Supplied information Block Start

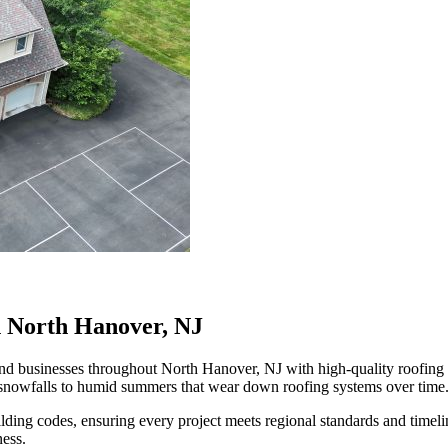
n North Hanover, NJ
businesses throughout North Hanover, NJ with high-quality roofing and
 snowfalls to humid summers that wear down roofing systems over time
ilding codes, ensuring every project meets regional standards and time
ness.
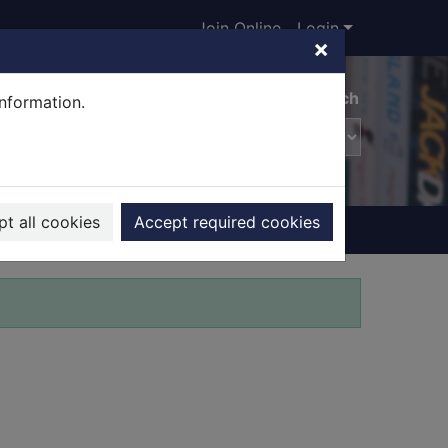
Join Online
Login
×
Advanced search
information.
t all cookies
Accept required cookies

Supplied information Block End
Supplied information Block Start

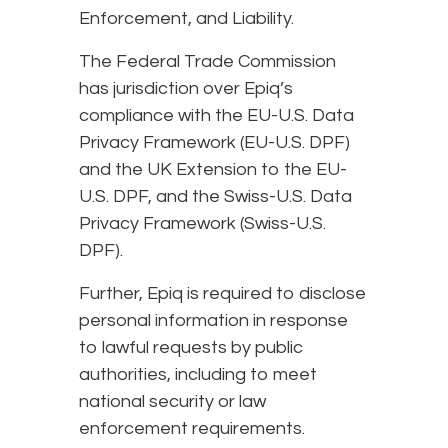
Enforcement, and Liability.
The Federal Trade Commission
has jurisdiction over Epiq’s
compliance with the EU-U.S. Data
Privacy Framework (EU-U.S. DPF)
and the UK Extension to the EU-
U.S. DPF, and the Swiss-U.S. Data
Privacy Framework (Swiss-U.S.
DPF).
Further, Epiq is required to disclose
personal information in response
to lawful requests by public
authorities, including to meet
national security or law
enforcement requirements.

Supplied information Block End

§ **The task**: Given the data above, transcribe exactly the lines from the one containing "Enforcement, and Liability." down to the one containing "to lawful requests by public", and no others.

§ **Task solution**:
Enforcement, and Liability.
The Federal Trade Commission
has jurisdiction over Epiq’s
compliance with the EU-U.S. Data
Privacy Framework (EU-U.S. DPF)
and the UK Extension to the EU-
U.S. DPF, and the Swiss-U.S. Data
Privacy Framework (Swiss-U.S.
DPF).
Further, Epiq is required to disclose
personal information in response
to lawful requests by public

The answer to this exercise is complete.